The past few hours felt hazy, as if time had stood still. It took me just over half an hour from encountering the project to discovering the vulnerability, 20 minutes for disclosure, another 30 minutes in the war room, and three hours to fix the vulnerability. In total, it took just five hours to protect $350 million from falling into the hands of bad actors.

Even without financial loss, I believe everyone involved would have preferred not to have gone through this process in the first place. I have two main takeaways for you regarding this incident.

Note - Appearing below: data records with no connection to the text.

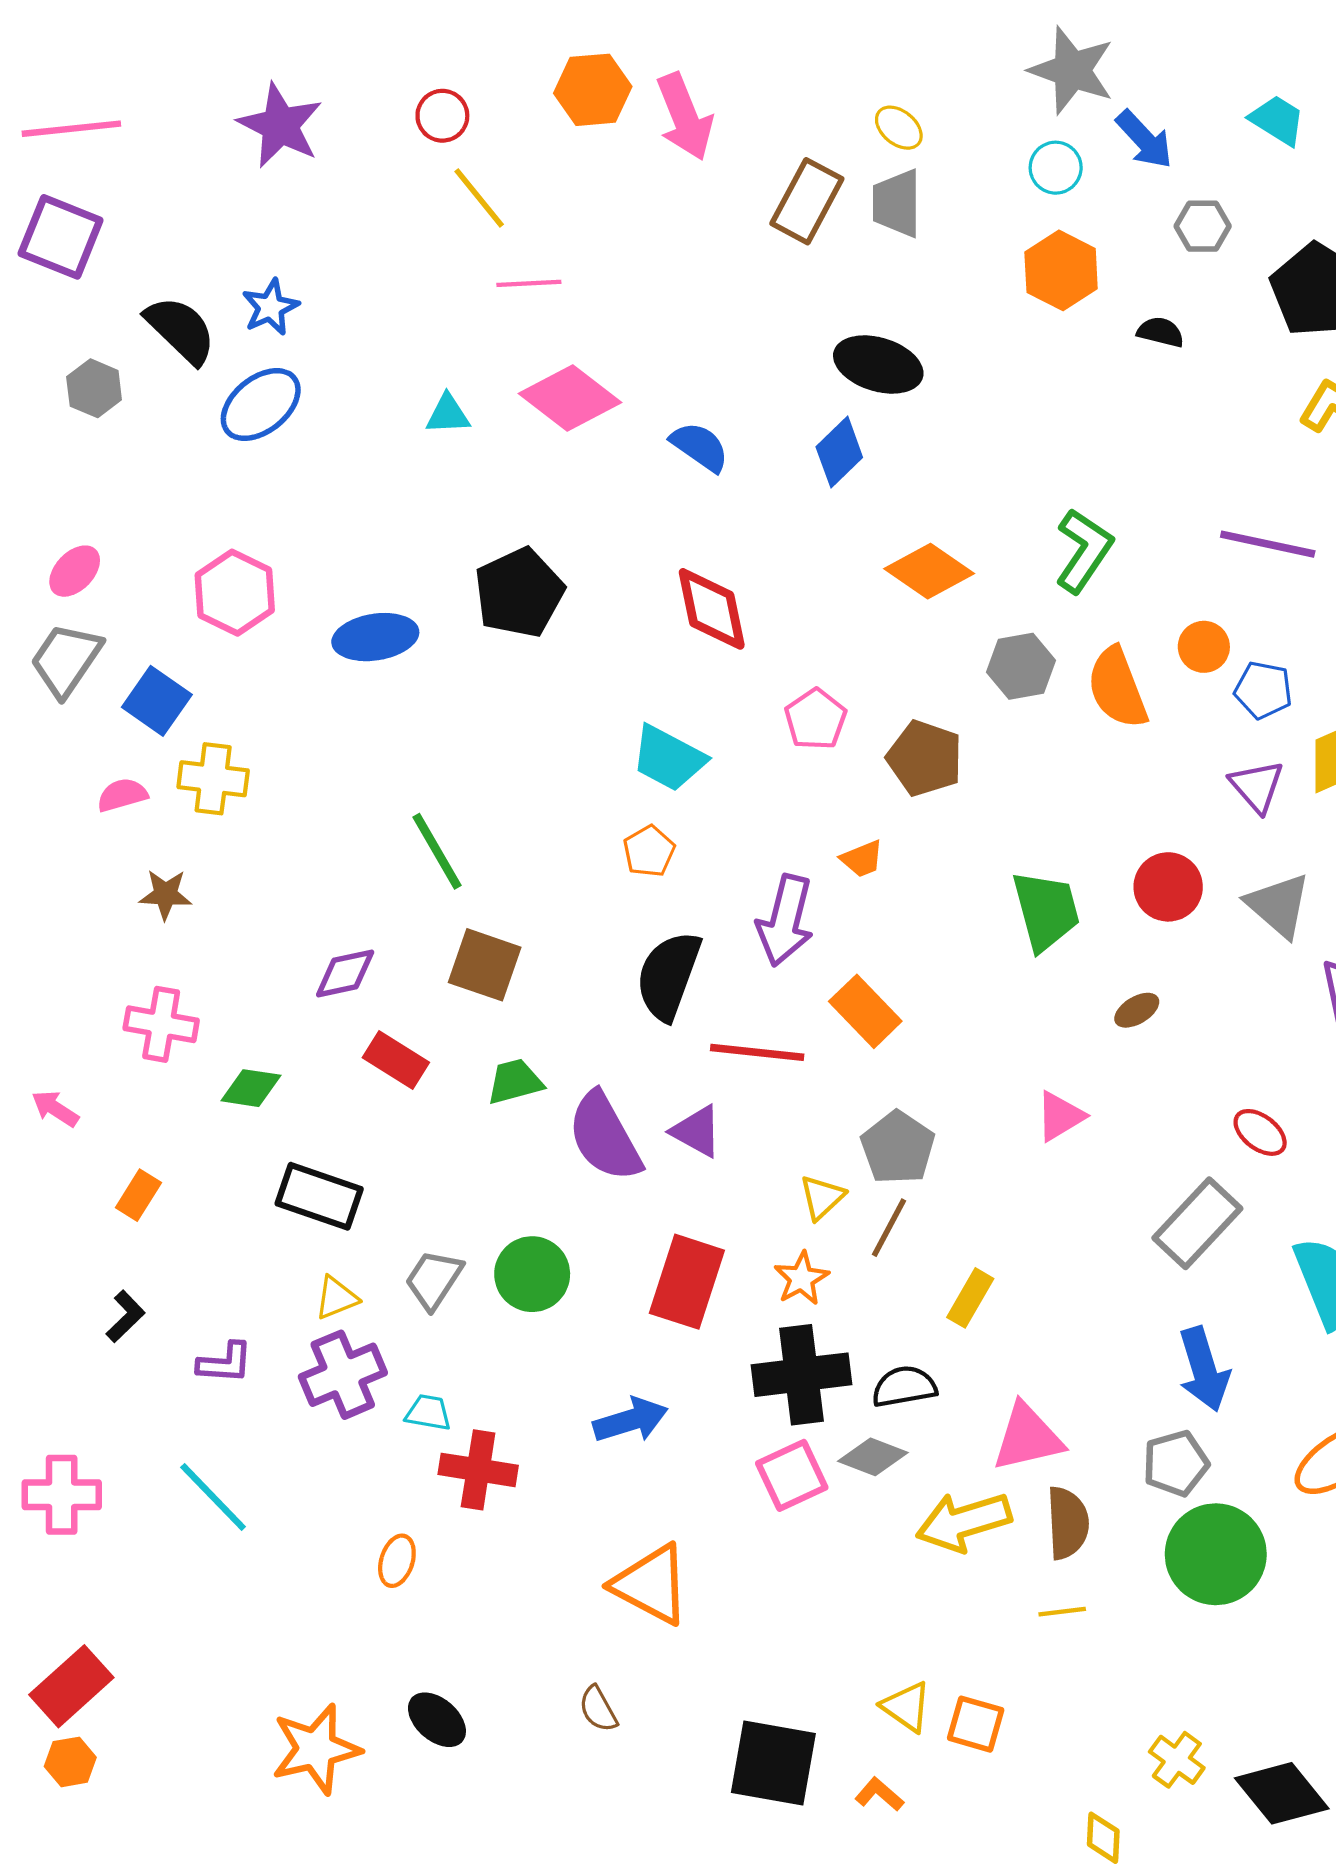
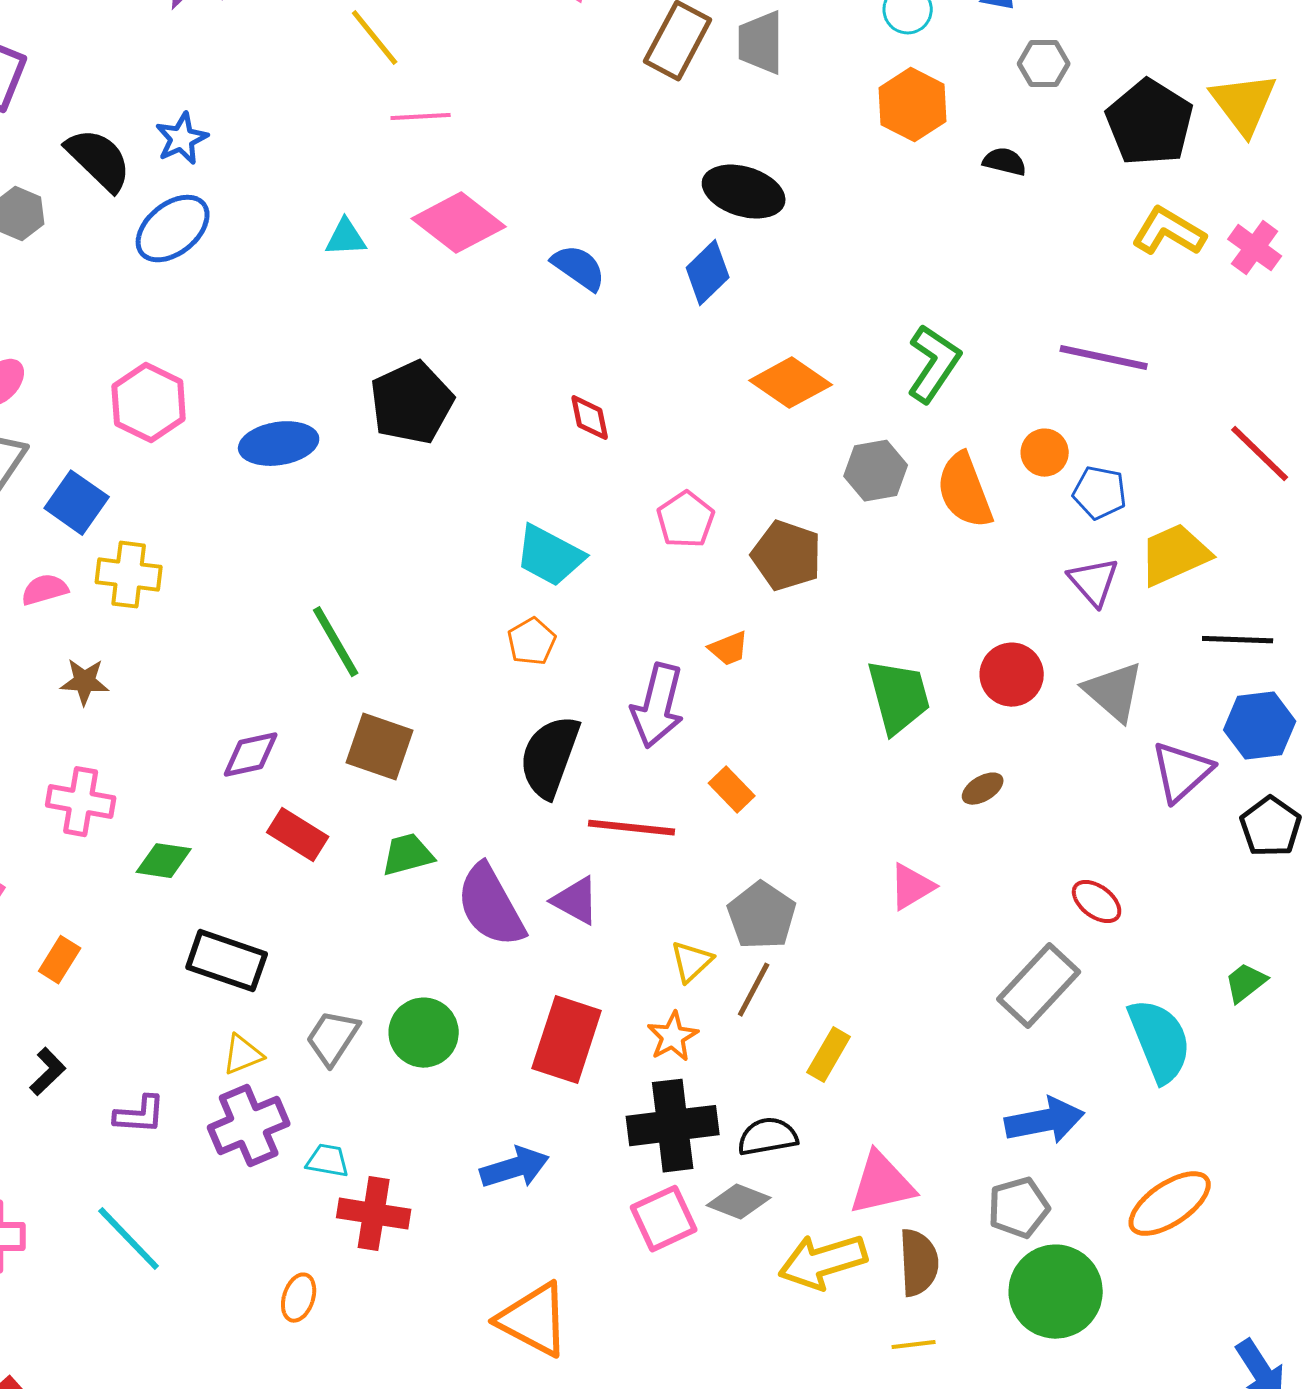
red diamond: (712, 609) -> (590, 418), size x0.6
orange rectangle: (865, 1011) -> (732, 790), size x0.7
blue arrow: (1204, 1369) -> (1045, 1121), turned -84

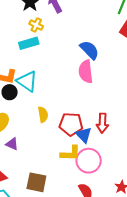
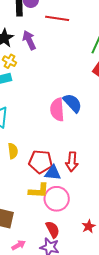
blue semicircle: (89, 50) -> (72, 103), moved
blue triangle: (84, 135) -> (53, 173), turned -42

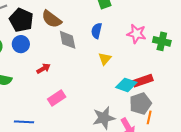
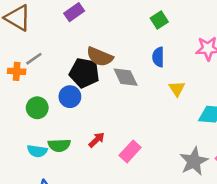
black pentagon: (21, 20) -> (84, 73), moved
red arrow: (43, 69) -> (97, 140), moved

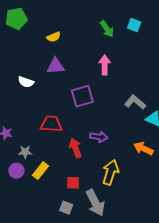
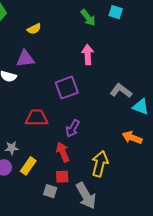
purple triangle: (56, 66) -> (25, 59), moved
purple arrow: (99, 137) -> (73, 128), moved, turned 114
red arrow: (75, 148) -> (63, 152), moved
gray square: (66, 208) -> (50, 191), moved

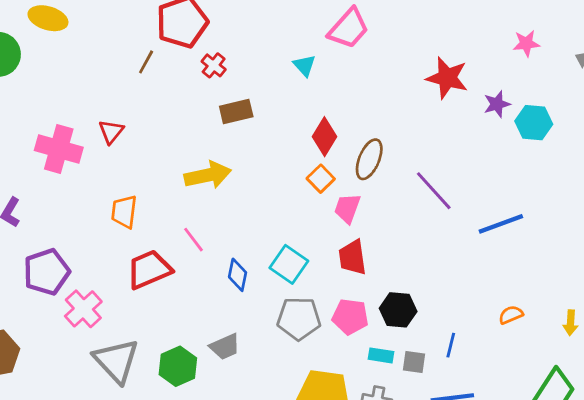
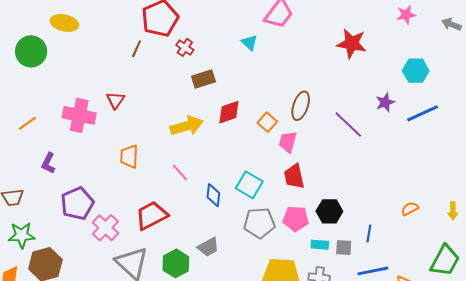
purple star: (497, 104) -> (385, 102), moved
red diamond: (324, 137) -> (229, 112), moved, turned 44
blue line: (501, 224) -> (422, 113), moved
red trapezoid: (149, 269) -> (152, 215), moved

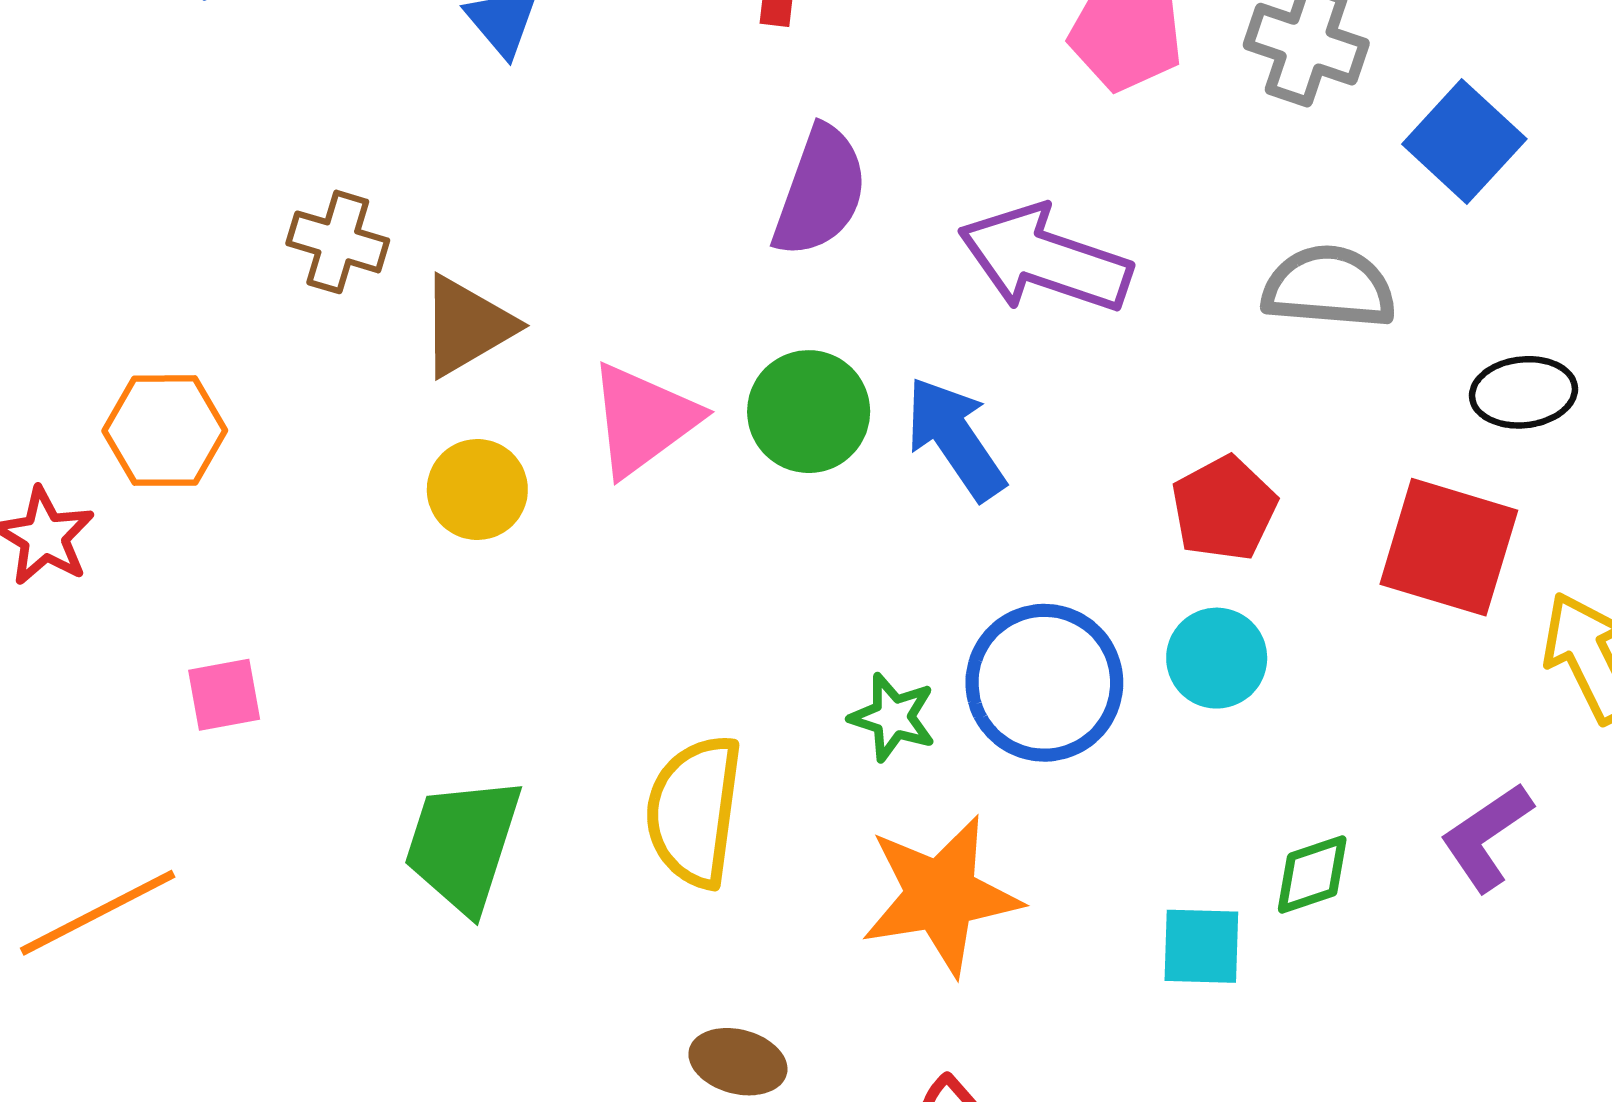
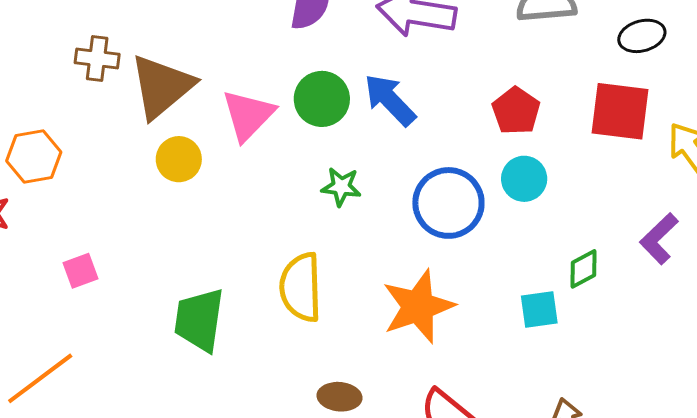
brown triangle: (467, 326) -> (162, 86), size x1.4
green star: (893, 717) -> (341, 187), moved

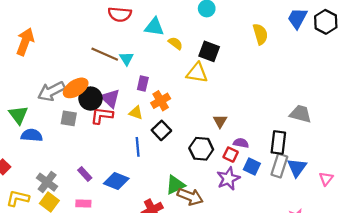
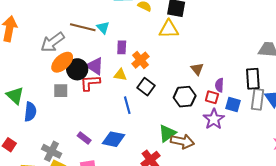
gray arrow: (51, 91) -> (53, 42), moved
blue semicircle: (32, 135) -> (30, 112), turned 102
purple semicircle: (241, 143) -> (219, 85), turned -88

First, using msg.value in complex systems is difficult. It is a global variable that you cannot change and remains constant in delegate calls. If you use msg.value to check if a payment has been received, you absolutely cannot place that logic in a loop.

As the complexity of the codebase increases, it is easy to forget where things happen and inadvertently loop something in the wrong place. While wrapping and releasing ETH is cumbersome and introduces additional steps, if you want to avoid such issues, a unified interface between WETH and other ERC20 tokens might be worth considering.

Second, combining two secure components can yield something insecure. I have previously stated this in the context of composability and DeFi protocols, but this incident shows that even secure contract-level components can mix in ways that produce insecure contract-level behavior. There are no all-encompassing recommendations like "check-effects-interactions," so you just need to be aware of the additional interactions introduced by new components.

I want to thank the contributors at Sushi, Joseph, Mudit, Keno, and Omakase for their quick response to this issue, as well as my colleagues Georgios, Dan, and Jim for their help throughout the process, including reviewing this article.